*** Opening of DATA TO USE ***

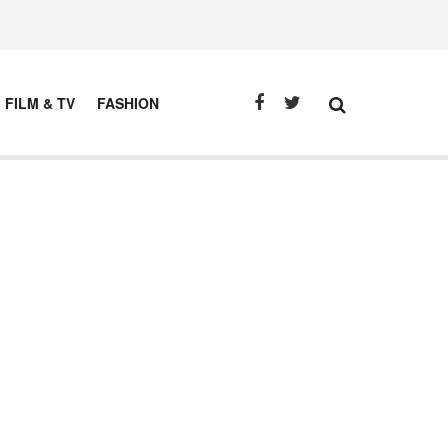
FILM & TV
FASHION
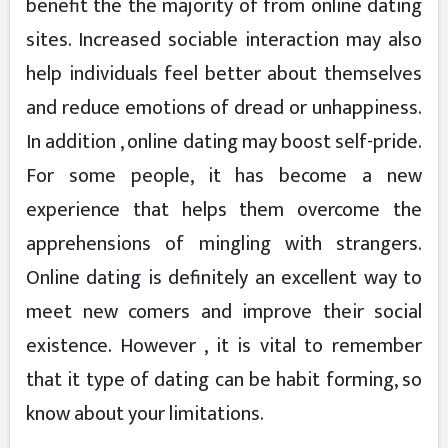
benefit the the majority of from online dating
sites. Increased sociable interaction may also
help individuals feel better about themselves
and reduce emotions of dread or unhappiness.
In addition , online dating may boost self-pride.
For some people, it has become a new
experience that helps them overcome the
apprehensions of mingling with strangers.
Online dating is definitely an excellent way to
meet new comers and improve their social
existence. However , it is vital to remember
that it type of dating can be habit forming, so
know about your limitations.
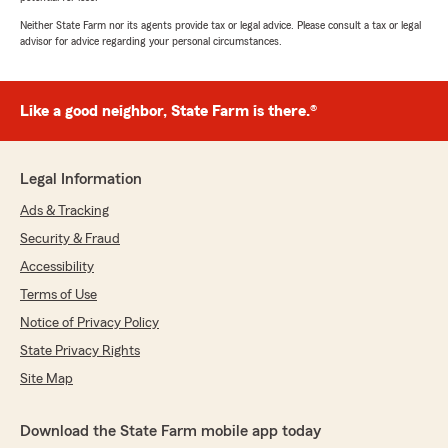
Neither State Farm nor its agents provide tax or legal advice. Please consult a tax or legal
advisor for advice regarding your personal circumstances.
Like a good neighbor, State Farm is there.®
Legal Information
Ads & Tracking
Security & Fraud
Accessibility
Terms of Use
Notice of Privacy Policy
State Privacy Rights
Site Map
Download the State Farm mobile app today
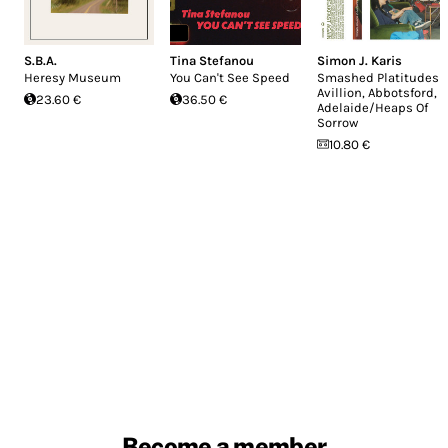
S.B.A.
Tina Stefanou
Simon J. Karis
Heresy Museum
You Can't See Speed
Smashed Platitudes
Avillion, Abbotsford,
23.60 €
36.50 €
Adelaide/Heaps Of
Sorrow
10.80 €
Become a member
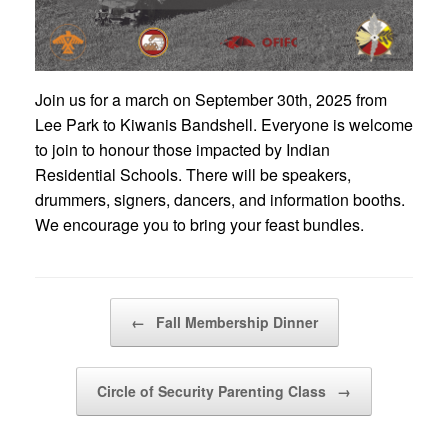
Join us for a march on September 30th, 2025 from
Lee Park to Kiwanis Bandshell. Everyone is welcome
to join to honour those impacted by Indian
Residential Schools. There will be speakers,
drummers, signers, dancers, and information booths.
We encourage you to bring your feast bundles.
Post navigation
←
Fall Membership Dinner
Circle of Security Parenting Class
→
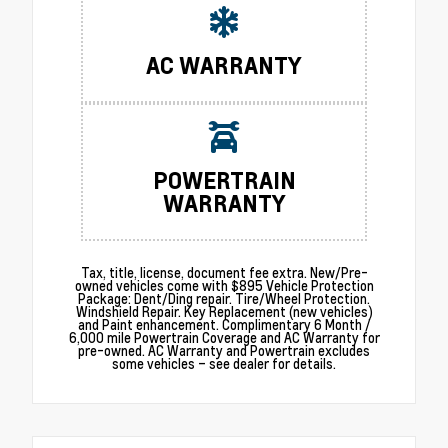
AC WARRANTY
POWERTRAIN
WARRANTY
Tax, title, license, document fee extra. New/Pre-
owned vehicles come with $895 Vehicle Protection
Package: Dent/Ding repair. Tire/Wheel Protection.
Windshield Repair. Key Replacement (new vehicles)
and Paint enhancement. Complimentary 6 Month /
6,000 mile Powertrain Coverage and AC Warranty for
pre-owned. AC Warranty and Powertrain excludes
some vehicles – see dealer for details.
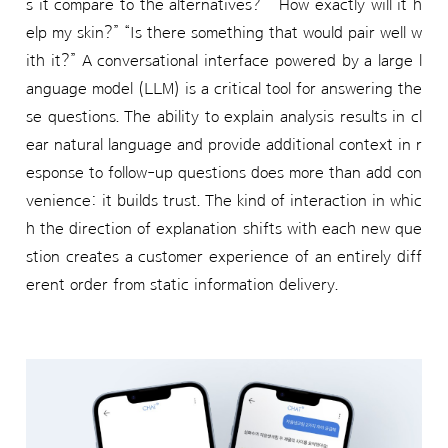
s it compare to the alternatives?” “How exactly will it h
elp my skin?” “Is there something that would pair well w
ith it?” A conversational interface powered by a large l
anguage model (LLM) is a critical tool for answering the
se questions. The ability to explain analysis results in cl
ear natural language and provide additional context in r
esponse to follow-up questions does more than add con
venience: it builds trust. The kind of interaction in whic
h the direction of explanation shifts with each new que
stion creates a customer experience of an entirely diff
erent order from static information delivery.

*** Close of DATA TO USE ***

*PROBLEM STATEMENT*: Retype exactly, please, the span from the line holding "pre-owned. AC Warranty" through the closing line of the data, both ends included, without the pictures.

*SOLUTION TO THE EXERCISE*:
pre-owned. AC Warranty and Powertrain excludes
some vehicles – see dealer for details.
s it compare to the alternatives?” “How exactly will it h
elp my skin?” “Is there something that would pair well w
ith it?” A conversational interface powered by a large l
anguage model (LLM) is a critical tool for answering the
se questions. The ability to explain analysis results in cl
ear natural language and provide additional context in r
esponse to follow-up questions does more than add con
venience: it builds trust. The kind of interaction in whic
h the direction of explanation shifts with each new que
stion creates a customer experience of an entirely diff
erent order from static information delivery.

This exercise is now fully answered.